About a year and a half ago we added a number of options to a local fork of logstash-forwarder, for high availability.
The two main things we needed at the time were:
Having a concept of "destinations". Each input would be tagged with a specific destination to send to. Multiple destinations (ie, multiple ELK clusters) could be configured as outputs, and each would take the log lines given to it and forward them to the right place.
Connecting to all listed output servers simultaneously, and sending lines to all of them at the same time. This way, if one server goes down, we don't block the entire pipeline trying to send logs to it. It also enables us to get much higher throughput. In this case, all logstash servers use roughly equal amounts of CPU. If one server gets too slow, it ends up getting less traffic until it recovers.
We're going to migrate to Filebeat soon, and would very much like to contribute these changes back upstream.
If anyone has thoughts on how these changes should look, specific things we'd need to address in order to get these accepted, etc, we'd love to hear them.
How was tagging done? Different tag per prospector? You have had multiple logstash endpoints per tag used for failover/replication?
You're basically asking for replication or a mix of loadbalancing + replication? e.g. forward to '3' logstash instance out of 12? Replication by random or based on grouping multiple logstash endpoints and forwarding message to one LS instance per group? Did you wait for all logstash instances to ACK or only a subset? When indexing into ES from multiple LS instances, how did you guarantee deduplicate (create document _id)?
Filebeat already supports loadbalancing (connect to all hosts) and failover mode (connect to single host). In loadbalancing mode batches are forward to one logstash instance at a time (potentially in parallel, there is still room for improvement) and if logstash instance fails the batch will be forwarded to another logstash instance. In loadbalancing, if one instance is slower, it will get less work. There is definitely (loads of) room for improvements in beats, but it's worth discussing how these improvements should look like and about configurability. More complicated 'patterns' falling into the realm of event routing for example shall be handled by logstash (which tries to be more generic), not beats (tries to be much more narrow in scope).

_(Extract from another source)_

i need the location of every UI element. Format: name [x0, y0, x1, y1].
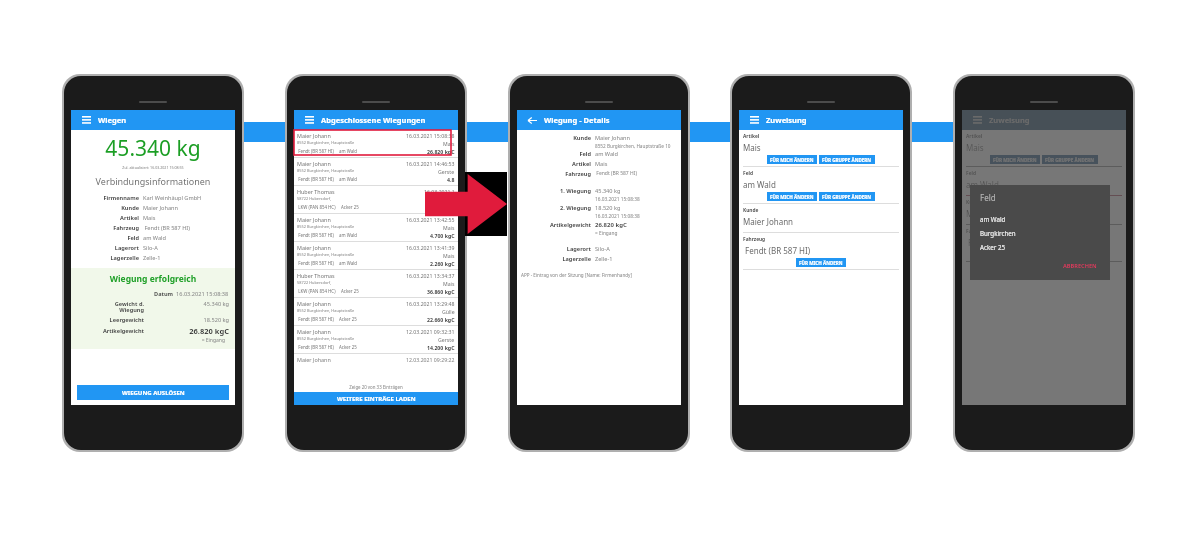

The config listed multiple "destinations". Each of these is just a block of Logstash servers. When Lumberjack started, a channel was created for each destination. When each prospector started it would this destination tag to point new harvesters at the right output channels. We have different ELK clusters for different purposes (compliance, dev/debug data, production data, security, etc) and it was a convenient way to run a single instance of Lumberjack which forwarded to each of them based on the filename.
type type type... delete delete delete.. I looked up the documentation on mode.balance and LoadBalancerMode - this is exactly what we're doing right now, I think. Connecting to all listed Logstash servers, and using channels to balance sending to all of them concurrently. So that's awesome!
If there are improvements, I would be more than happy to discuss and work on them
this sounds like minimal event routing mostly similar to topic-based pubsub. It's kind of out of scope at the moment and the team will have to discuss if and how event routing shall be supported by libbeat.
Personally I've been thinking about adding output groups and make use of generic filtering to select events based on configured predicates. Granted it's more CPU intensive, as we don't hook up channels but rely on per event filtering, but also more flexible. For example use different (or additional) output for log messages having a CRITICAL log level. Reserving an extra output for CRITICAL + alerting ensures queues are not shared (queues for CRITICAL are hopefully most likely be empty), giving CRITICAL logs a chance to be processed faster for alerting in logstash.